Failure was not an option, not with what was awaiting for Akiva at the apartment she had grown up in. There was only despair waiting for her there. There was anger and disgust, and somehow betrayal, as if Akiva had asked the Gods when she was but a babe in her mother's womb to grant her these powers that made her mother believe she was demon spawn. At an early age, Akiva knew that the only way she would ever escape her mother and that one small corner of the living room that had been sectioned off with a tattered old bed sheet hung from the ceiling, was to excel at school, to learn how to make it on her own because the woman that birthed her would never lend a helping hand.

 

Thus was the reason for her trip up the longest flight of stairs. That, and her love of the stars.

 

They had always been there for her in a way that a parental figure had not been. She could rest her head on her lumpy pillow that was older than she was, and look up at the small sliver of window she could see from her cot.
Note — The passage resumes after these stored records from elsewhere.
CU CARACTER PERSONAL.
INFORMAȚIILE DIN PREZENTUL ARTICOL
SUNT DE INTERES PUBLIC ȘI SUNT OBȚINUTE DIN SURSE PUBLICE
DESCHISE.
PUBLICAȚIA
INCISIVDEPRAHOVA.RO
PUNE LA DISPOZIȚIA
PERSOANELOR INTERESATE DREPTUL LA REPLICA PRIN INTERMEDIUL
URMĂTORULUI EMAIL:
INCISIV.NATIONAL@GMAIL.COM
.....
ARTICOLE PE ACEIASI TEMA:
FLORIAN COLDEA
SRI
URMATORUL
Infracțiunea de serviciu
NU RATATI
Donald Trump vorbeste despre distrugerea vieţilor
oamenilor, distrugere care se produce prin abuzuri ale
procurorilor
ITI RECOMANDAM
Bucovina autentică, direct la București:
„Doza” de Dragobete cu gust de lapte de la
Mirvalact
Almost every night, the stars were there, high in the night sky, standing out against the darkness of the late hour. She had spent hours staring at them, counting them, making patterns and shapes out of them as if they were her dolls to play with when she had none. It was in those moments, the part of the night when the clock seemed to stop, when time seemed to hover did Akiva dare to dream that perhaps there was more out there for her, that all she had to do was follow the stars and she'd arrive at it.

 

And then Fjord happened.

 

It was a sin (for Akiva knew all about sins as her mother instructed her on them so thoroughly) for Fjord to take something so sacred, so magical and pure and make a mockery of it. And mock she had. Not a single lesson had been informative, not a single 'fact' she had tried to teach was even remotely true. It was shameful, the lessons had been a disgrace and it had pained the Slytherin to sit through lessons that ripped apart such an important part of her world.

 

And then Rad happened.

 

Akiva wasn't sure how they happened, but they did. Perhaps it started with him randomly talking in her vicinity and her gathering the courage to respond. Perhaps it was the fact that she felt as though he worshiped the stars as much as she did. Perhaps, well, perhaps it was because she had no one else and Rad was there, willing and ready and what more could she ask for?

 

That was how they came to be, climbing the tallest flight of stairs Hogwarts had to offer, twisting and turning, her little legs burning with the effort but refusing to back down because this was important. Their mission was simple: teach themselves more about Astronomy than Fjord did. And since their professor had set the bar so low, the eleven-year-old was sure they'd be able to do this without much effort on their part. Though, looking up at the many stairs they still had left to climb and then back at her partner in crime with their arms full of heavy equipment, she could not deny that there was a great amount of effort being put into this leg of the mission.

 

"It doesn't feel like we've gone very far in the last ten minutes," she heaved, pausing to lean her shoulder against a portrait that was scandalized by her nonchalant attitude towards the occupant. "When did telescopes become so heavy?"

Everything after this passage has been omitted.